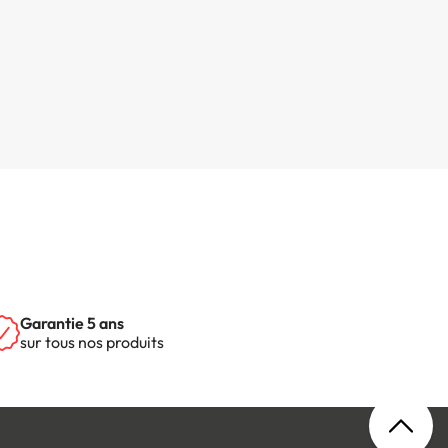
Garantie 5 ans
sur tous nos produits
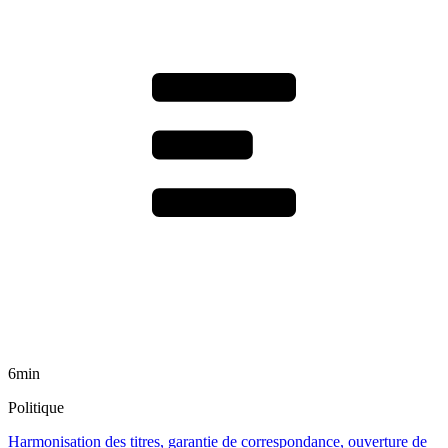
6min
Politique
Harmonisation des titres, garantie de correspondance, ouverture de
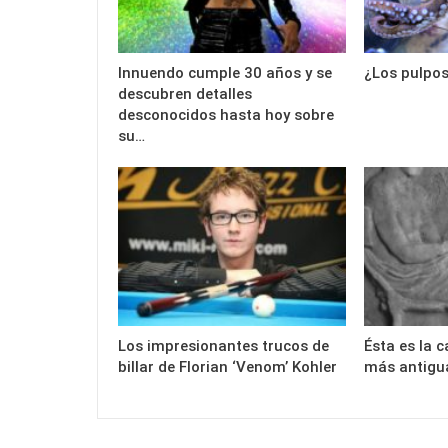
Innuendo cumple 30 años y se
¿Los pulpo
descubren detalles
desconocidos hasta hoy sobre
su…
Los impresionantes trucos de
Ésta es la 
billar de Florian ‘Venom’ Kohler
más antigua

Exercise directions> A faithful, word-for-word version of the records above is needed, with no images in it.

Written answer>
Garantie 5 ans
sur tous nos produits
6min
Politique
Harmonisation des titres, garantie de correspondance, ouverture de
Innuendo cumple 30 años y se
¿Los pulpo
descubren detalles
desconocidos hasta hoy sobre
su…
Los impresionantes trucos de
Ésta es la 
billar de Florian ‘Venom’ Kohler
más antigua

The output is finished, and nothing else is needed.